Screenshot grounding data:
---
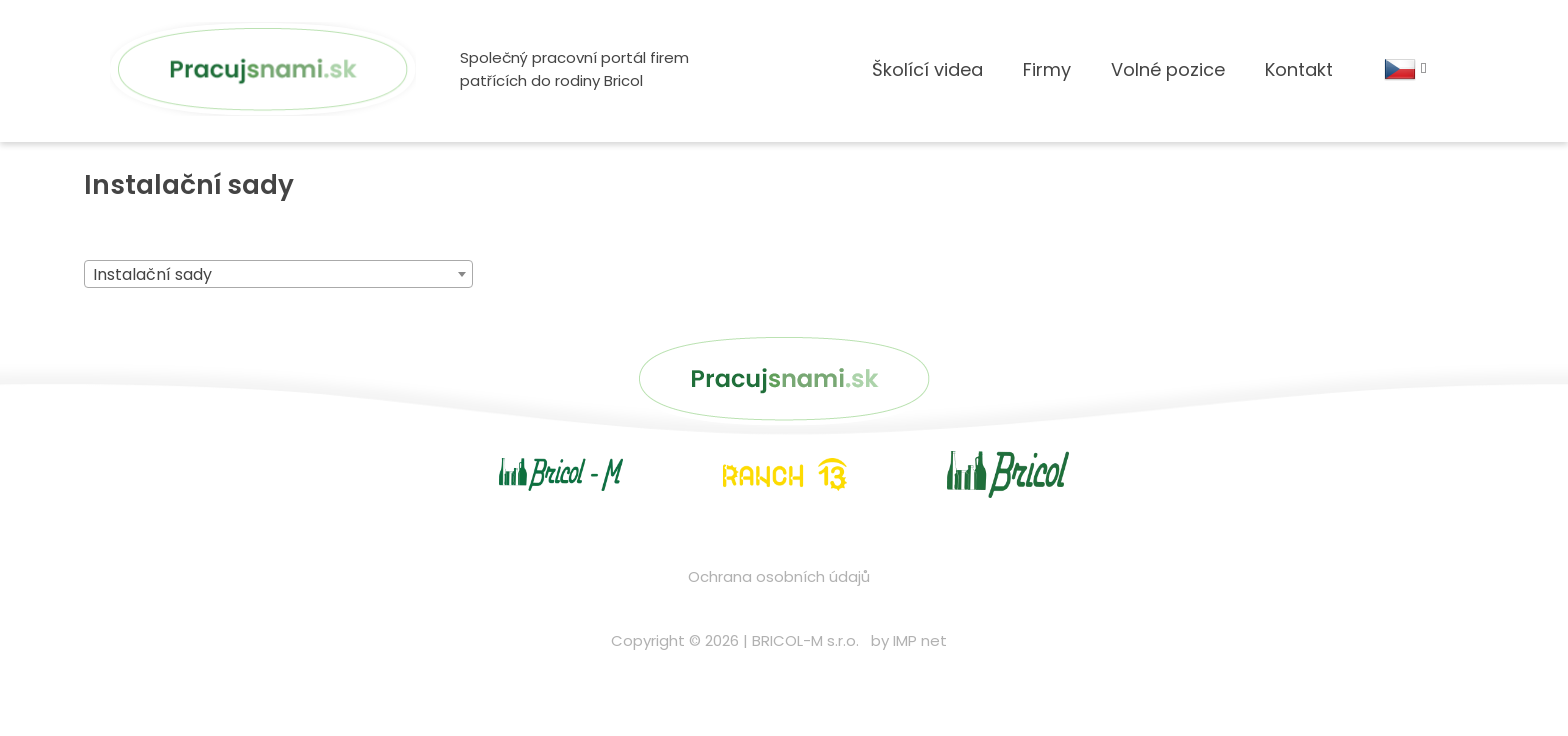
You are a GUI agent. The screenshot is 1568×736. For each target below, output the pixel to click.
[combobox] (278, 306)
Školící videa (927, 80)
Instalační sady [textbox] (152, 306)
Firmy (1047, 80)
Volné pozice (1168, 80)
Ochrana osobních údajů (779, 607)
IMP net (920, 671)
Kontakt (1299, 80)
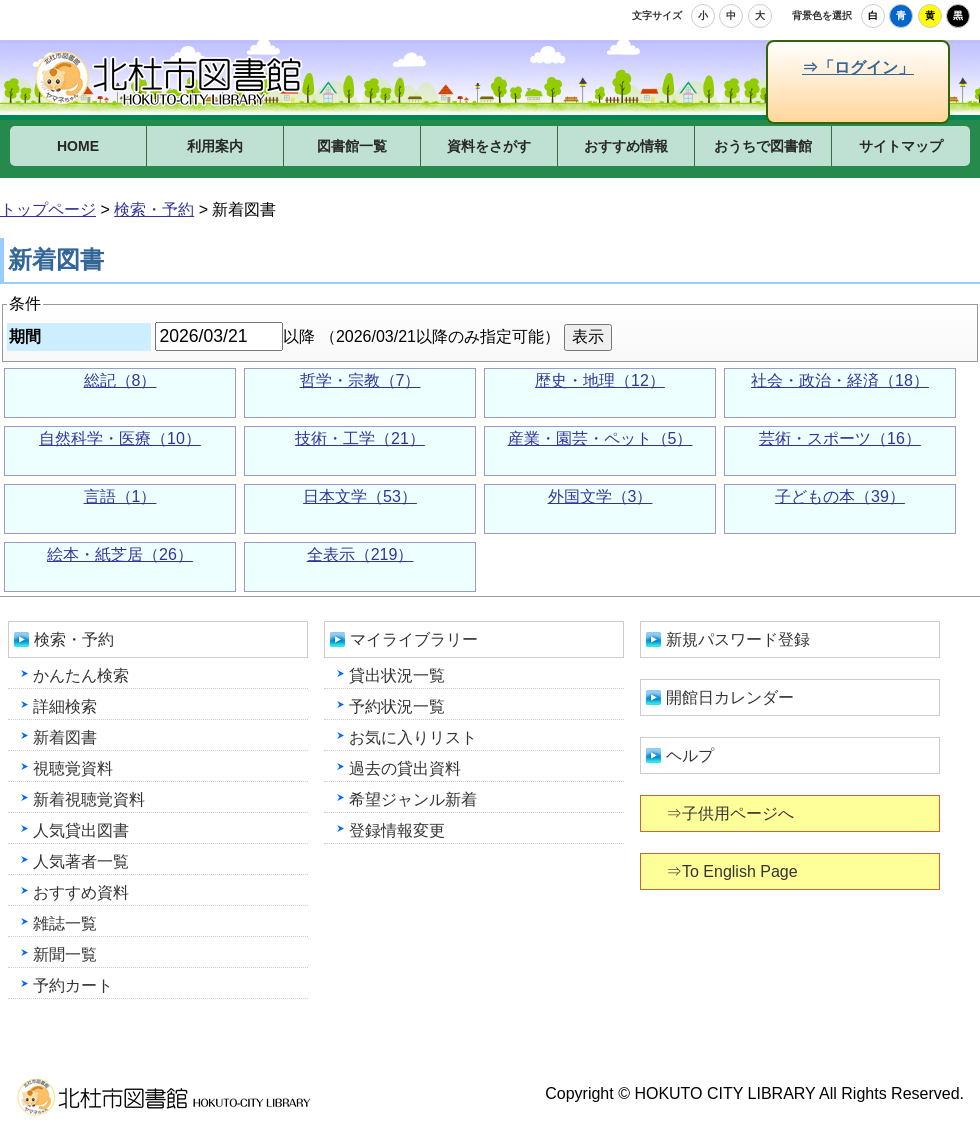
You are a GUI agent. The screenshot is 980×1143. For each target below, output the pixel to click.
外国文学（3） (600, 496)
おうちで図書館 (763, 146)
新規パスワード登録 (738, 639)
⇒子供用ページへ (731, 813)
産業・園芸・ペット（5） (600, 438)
---
# ACTIVITY
Check every line above for the word "click" and copy those that have it.

# TASK RESPONSE
You are a GUI agent. The screenshot is 1568×736. For each target below, output the pixel to click.
You are a GUI agent. The screenshot is 980×1143. For each target below, output the pixel to click.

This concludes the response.